> **Task goal**:
Select all lines holding the word "Back" from the entries that follow.

> **Extracted entries**:
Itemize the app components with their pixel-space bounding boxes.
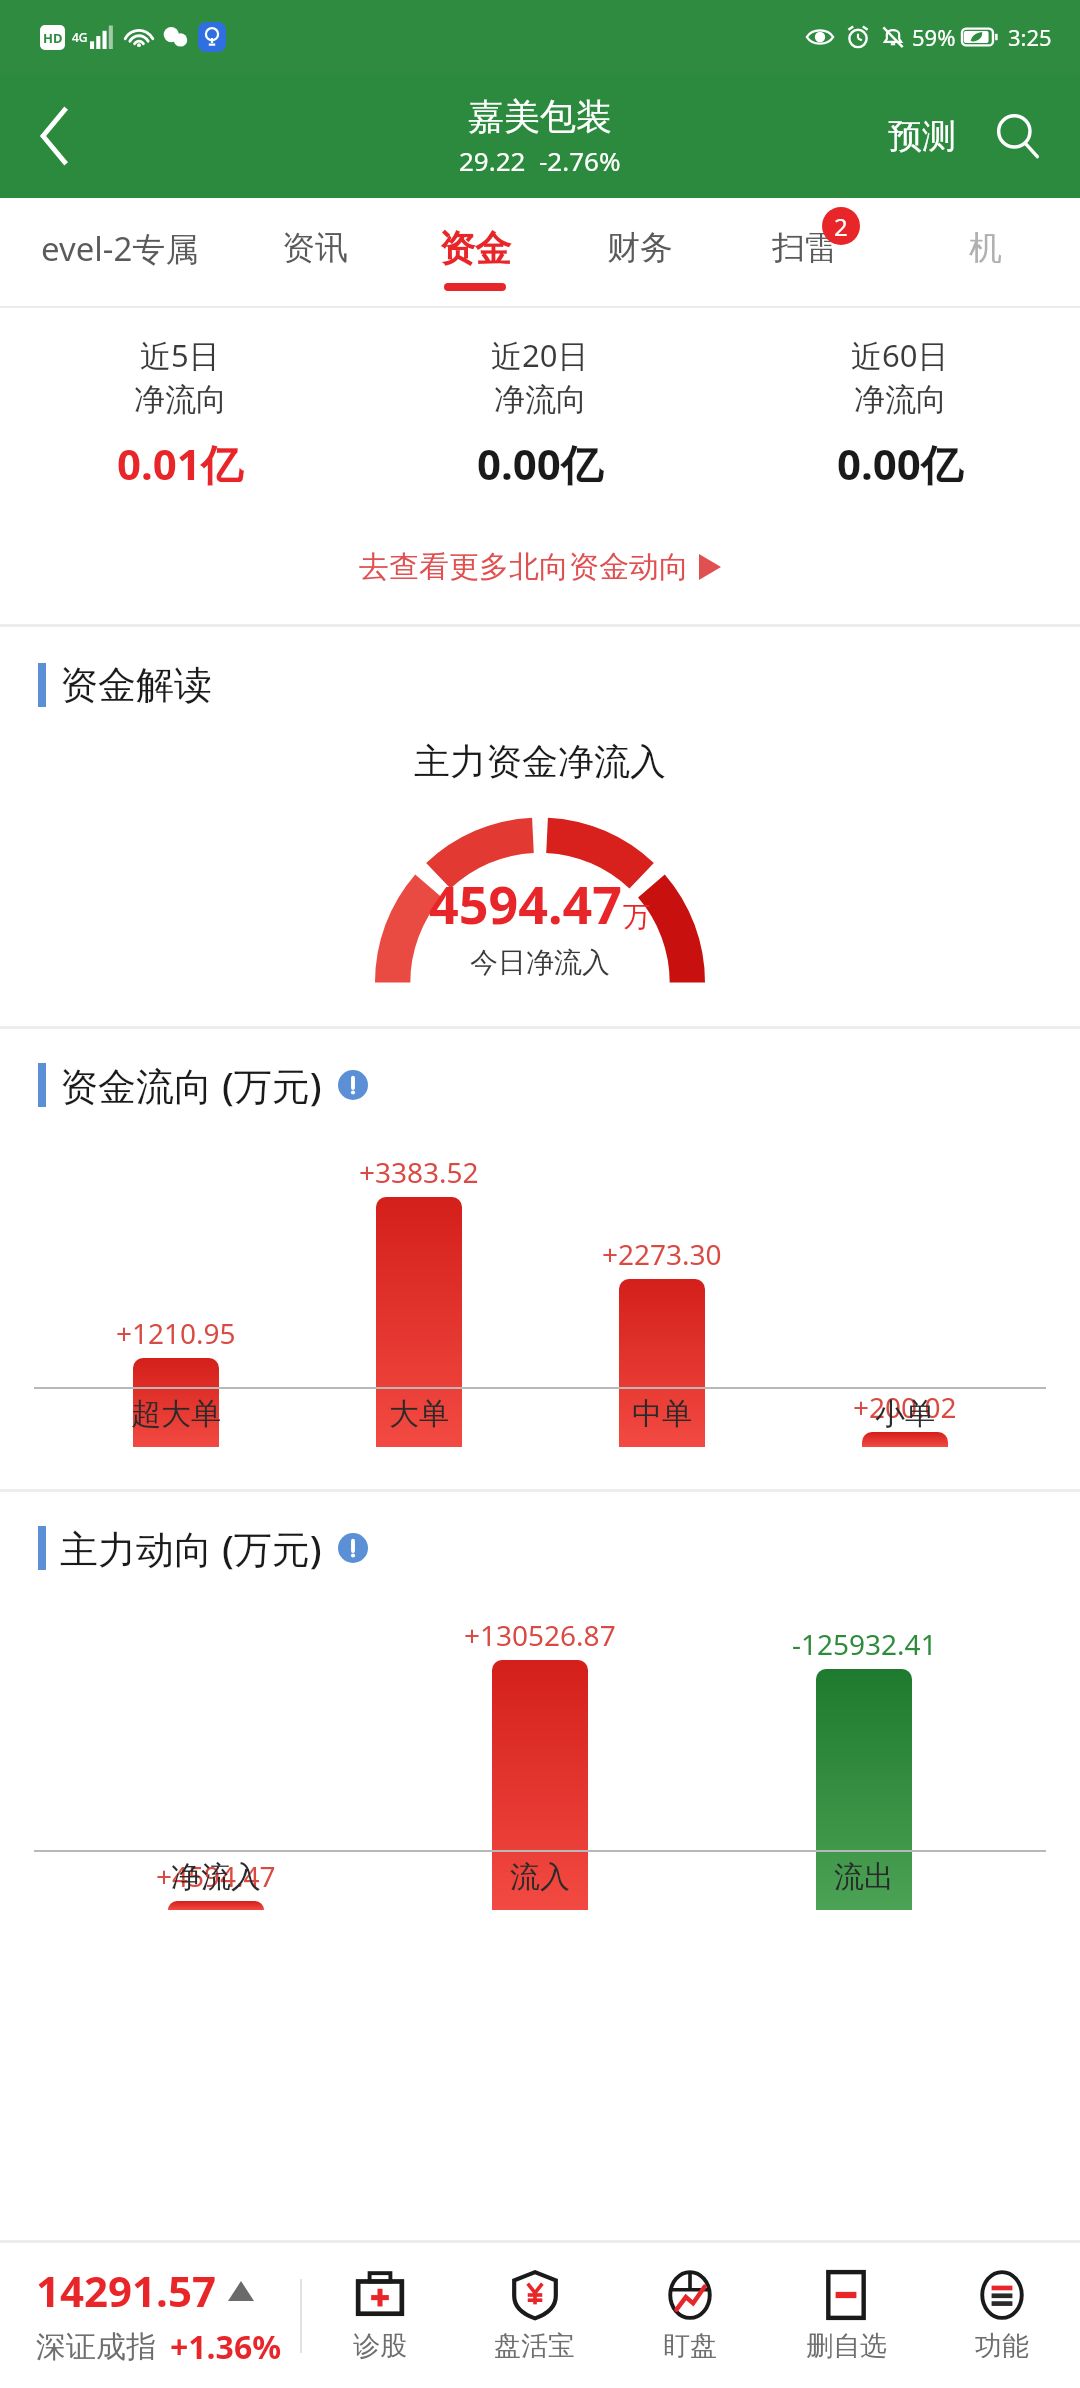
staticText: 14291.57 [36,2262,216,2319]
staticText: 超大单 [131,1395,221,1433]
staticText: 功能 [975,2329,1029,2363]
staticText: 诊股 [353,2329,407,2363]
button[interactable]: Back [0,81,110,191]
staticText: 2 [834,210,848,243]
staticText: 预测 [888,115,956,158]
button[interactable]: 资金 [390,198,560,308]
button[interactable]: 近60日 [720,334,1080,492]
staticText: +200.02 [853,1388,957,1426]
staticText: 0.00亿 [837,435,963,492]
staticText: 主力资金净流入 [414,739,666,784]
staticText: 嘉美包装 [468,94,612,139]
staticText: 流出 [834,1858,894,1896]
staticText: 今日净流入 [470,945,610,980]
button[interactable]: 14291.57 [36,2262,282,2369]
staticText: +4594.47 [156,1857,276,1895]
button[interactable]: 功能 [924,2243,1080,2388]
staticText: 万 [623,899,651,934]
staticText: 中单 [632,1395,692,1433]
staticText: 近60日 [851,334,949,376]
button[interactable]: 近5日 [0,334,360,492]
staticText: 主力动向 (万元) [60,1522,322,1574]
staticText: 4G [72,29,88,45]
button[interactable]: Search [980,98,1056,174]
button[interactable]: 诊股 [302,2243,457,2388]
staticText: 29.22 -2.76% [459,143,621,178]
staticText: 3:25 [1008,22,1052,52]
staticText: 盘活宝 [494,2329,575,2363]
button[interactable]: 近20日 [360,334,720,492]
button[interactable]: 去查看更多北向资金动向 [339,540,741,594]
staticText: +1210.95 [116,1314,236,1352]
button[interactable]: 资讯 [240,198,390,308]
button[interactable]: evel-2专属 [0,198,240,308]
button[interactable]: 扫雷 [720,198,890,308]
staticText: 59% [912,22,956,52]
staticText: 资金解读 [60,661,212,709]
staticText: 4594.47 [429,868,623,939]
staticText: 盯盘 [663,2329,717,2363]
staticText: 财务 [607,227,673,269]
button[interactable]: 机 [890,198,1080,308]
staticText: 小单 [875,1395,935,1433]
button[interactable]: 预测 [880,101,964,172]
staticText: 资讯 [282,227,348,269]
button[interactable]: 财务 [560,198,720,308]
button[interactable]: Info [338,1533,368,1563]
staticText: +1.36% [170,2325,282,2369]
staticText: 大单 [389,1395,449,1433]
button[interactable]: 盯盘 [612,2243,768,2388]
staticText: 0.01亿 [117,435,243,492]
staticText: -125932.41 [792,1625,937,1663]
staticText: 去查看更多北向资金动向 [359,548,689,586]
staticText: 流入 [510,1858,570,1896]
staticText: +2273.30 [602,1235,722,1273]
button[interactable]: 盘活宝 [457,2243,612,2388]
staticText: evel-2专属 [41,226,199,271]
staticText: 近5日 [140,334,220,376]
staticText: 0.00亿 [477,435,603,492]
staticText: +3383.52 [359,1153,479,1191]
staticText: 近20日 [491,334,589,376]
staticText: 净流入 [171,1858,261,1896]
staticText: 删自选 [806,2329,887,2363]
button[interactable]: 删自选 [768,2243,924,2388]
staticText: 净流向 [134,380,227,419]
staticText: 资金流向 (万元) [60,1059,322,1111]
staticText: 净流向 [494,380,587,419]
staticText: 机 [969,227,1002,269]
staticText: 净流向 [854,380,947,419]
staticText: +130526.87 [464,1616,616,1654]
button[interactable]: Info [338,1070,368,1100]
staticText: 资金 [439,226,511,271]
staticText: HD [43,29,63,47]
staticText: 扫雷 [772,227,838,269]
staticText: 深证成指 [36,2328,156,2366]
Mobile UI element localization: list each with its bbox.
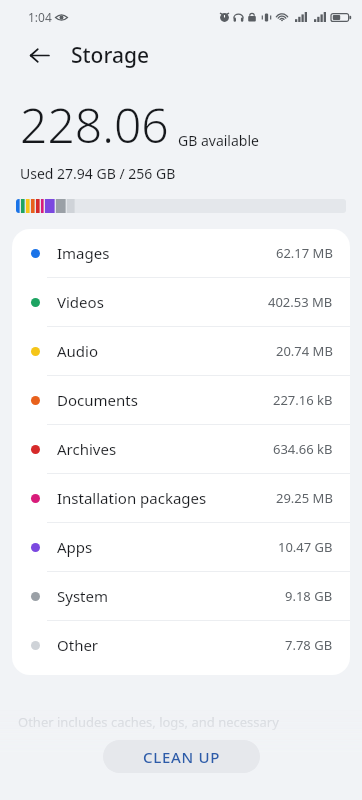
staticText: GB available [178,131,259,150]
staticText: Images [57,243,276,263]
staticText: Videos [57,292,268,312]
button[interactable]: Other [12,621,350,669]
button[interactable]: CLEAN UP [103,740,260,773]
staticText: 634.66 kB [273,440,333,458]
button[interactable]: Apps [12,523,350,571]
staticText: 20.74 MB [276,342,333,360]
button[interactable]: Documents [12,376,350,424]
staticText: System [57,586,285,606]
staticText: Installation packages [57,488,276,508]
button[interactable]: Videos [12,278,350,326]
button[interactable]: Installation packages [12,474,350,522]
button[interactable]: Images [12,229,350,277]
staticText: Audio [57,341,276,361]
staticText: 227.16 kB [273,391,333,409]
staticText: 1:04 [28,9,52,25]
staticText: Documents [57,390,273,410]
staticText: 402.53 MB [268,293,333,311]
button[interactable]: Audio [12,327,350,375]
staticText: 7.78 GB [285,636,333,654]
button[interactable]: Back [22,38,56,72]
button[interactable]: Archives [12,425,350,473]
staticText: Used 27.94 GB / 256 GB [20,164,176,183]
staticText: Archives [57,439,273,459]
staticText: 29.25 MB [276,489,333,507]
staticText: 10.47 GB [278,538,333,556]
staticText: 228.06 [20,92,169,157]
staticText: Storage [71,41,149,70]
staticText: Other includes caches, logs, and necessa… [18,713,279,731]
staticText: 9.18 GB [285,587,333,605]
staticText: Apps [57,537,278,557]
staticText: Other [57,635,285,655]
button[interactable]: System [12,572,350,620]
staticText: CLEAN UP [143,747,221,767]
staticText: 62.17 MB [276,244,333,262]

> **Answer space**:
button[interactable]: Back [0,81,110,191]
button[interactable]: Back [22,38,56,72]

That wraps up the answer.